> [WORK TASK]:
Retype each of the records below exactly, leaving the pictures out.

> [THE RECORDS]:
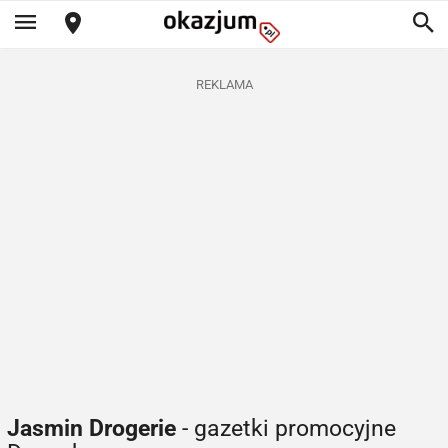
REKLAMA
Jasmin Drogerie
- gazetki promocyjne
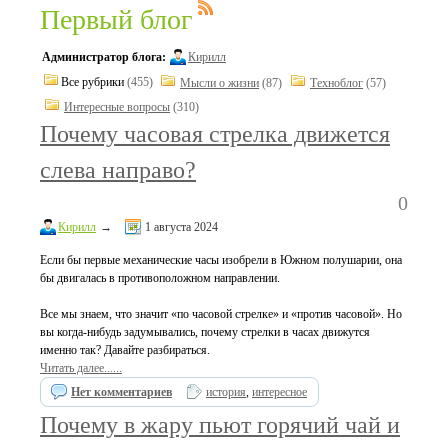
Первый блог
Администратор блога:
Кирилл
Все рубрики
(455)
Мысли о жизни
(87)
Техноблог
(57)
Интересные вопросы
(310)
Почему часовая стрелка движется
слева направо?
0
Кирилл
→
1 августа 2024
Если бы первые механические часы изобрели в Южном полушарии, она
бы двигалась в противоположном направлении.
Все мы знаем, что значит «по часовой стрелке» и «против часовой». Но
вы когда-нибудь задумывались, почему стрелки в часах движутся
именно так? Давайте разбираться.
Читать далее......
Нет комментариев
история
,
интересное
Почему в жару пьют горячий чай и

> [RESPONSE AREA]:
REKLAMA
Jasmin Drogerie
- gazetki promocyjne
Первый блог
Администратор блога:
Кирилл
Все рубрики
(455)
Мысли о жизни
(87)
Техноблог
(57)
Интересные вопросы
(310)
Почему часовая стрелка движется
слева направо?
0
Кирилл
→
1 августа 2024
Если бы первые механические часы изобрели в Южном полушарии, она
бы двигалась в противоположном направлении.
Все мы знаем, что значит «по часовой стрелке» и «против часовой». Но
вы когда-нибудь задумывались, почему стрелки в часах движутся
именно так? Давайте разбираться.
Читать далее......
Нет комментариев
история
,
интересное
Почему в жару пьют горячий чай и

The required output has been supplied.